Global businesses face a host of risks in India; some are national, many are sub-national or sectoral. But the scale of risk, while significant, is always mitigated by the multitude of channels for managing conflict and seeking resolution. Democracy, common law legal practice, jurisdictional arbitrage, and an increasingly pervasive business-friendly culture (as India’s inherent entrepreneurialism sheds its Nehruvian business constraints) provide a tedious, if predictably tedious, environment.

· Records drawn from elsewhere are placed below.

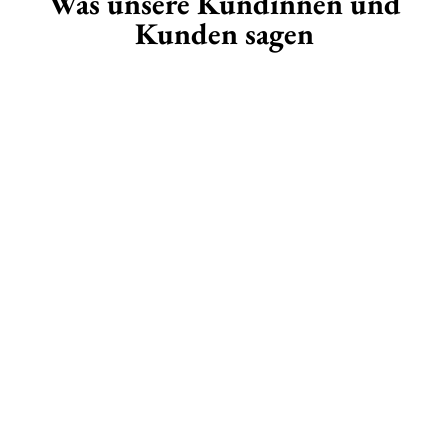
Was unsere Kundinnen und
Kunden sagen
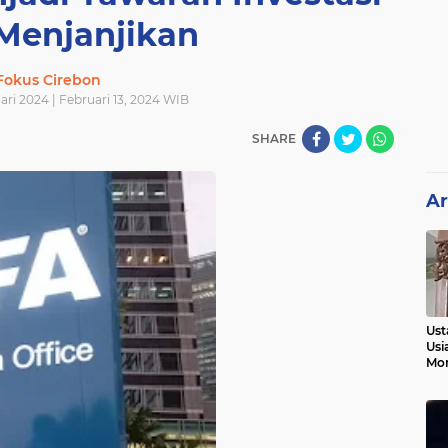
Menjanjikan
Fokus Cirebon
uari 2024 | Februari 13, 2024 WIB
SHARE
Ar
Ust
Usi
Mo
Kem
Pen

Rapid, traumatic Arab world-like events that would transform the entire national business environment in India are significantly less likely to occur in India for the reasons described above. Compared to China, Vietnam, Cambodia, or Malaysia (to take a few analogous emerging markets), the costs of tedium in India are offset by the banality of a slow-grinding, wide and deep federal democracy.

A good example of how this works is the November 2008 terrorist attacks in Mumbai or, sadly, the February 2002 massacres in Gujarat state. Short-term disruptions in the nation’s financial capital (2008) and in its most commercially dynamic state (2002) were soon followed by a return to the banal, steady state of commerce and growth.

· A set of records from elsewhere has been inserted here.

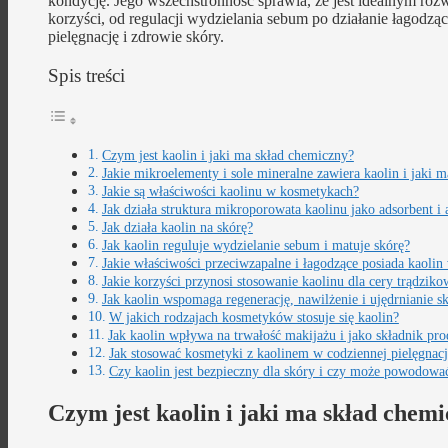
kondycję. Jego wszechstronność sprawia, że jest idealnym rozw
korzyści, od regulacji wydzielania sebum po działanie łagodz
pielęgnację i zdrowie skóry.
Spis treści
Czym jest kaolin i jaki ma skład chemiczny?
Jakie mikroelementy i sole mineralne zawiera kaolin i jaki 
Jakie są właściwości kaolinu w kosmetykach?
Jak działa struktura mikroporowata kaolinu jako adsorbent i
Jak działa kaolin na skórę?
Jak kaolin reguluje wydzielanie sebum i matuje skórę?
Jakie właściwości przeciwzapalne i łagodzące posiada kaoli
Jakie korzyści przynosi stosowanie kaolinu dla cery trądzik
Jak kaolin wspomaga regenerację, nawilżenie i ujędrnianie s
W jakich rodzajach kosmetyków stosuje się kaolin?
Jak kaolin wpływa na trwałość makijażu i jako składnik p
Jak stosować kosmetyki z kaolinem w codziennej pielęgnacji
Czy kaolin jest bezpieczny dla skóry i czy może powodować
Czym jest kaolin i jaki ma skład chem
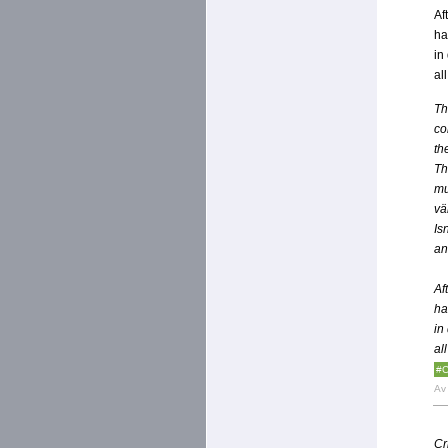
Af
ha
in
all
Th
co
th
Th
mu
vä
Is
an
Af
ha
in
all
#C
A
Cr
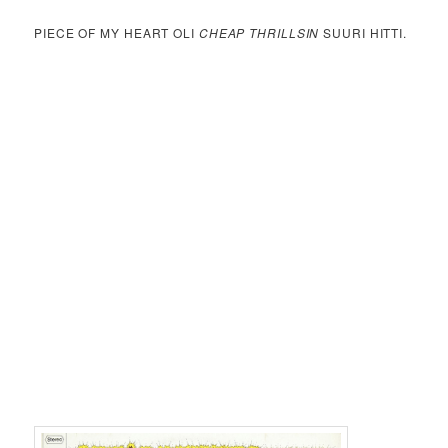
PIECE OF MY HEART OLI
CHEAP THRILLSIN
SUURI HITTI.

If we take portfolio investment as the best proxy for risk, HC will be looking in the coming weeks and months to see how outflows of portfolio funds from India compare to those of China and the other countries mentioned above.

The drafters of India’s budget carefully weighed the measures they can take to send signals that will exploit the fears of “Nile Fever” in areas such as infrastructure, insurance and — surprisingly for the Indians — manufacturing. Explicit measures were announced in the budget to expand infrastructure investment through foreign portfolio investment into infrastructure bonds (supplemented with tax benefits and efforts to make investment and turnover more attractive by building a market for interest rate swaps).

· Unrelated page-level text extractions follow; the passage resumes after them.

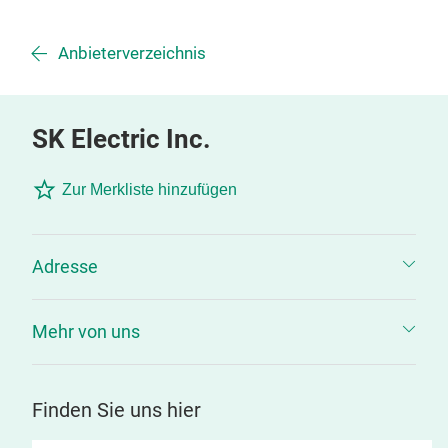
Anbieterverzeichnis
SK Electric Inc.
Zur Merkliste hinzufügen
Adresse
Mehr von uns
Finden Sie uns hier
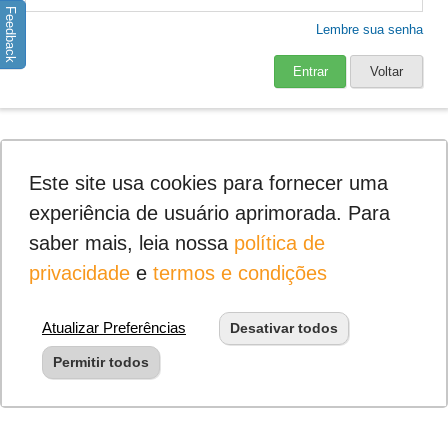
Feedback
Lembre sua senha
Entrar
Voltar
Este site usa cookies para fornecer uma
experiência de usuário aprimorada. Para
saber mais, leia nossa
política de
privacidade
e
termos e condições
Atualizar Preferências
Desativar todos
Permitir todos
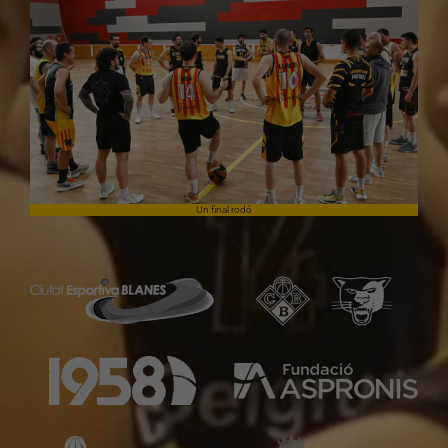
Un final rodó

The problem of inflation — a real but low-level risk for global business in India — is not one that can proactively be addressed in the budget. Fuel and agricultural subsidies will probably see less liberalization then would have been the case in a low-inflation year. Same for labor market reform.

India is not vulnerable to some of the key risks facing major emerging markets. HC has culled some key points related to India from the recent RBS informal survey on the debates about emerging markets in 2011.

Shocking! There is Corruption in India?

Corruption is the big issue on the minds of investors after revelations following the Commonwealth Games, the 2G Telecommunications scandal surrounding a minister in the ruling coalition, and stretching back to the Satyam accounting scandal of 2009.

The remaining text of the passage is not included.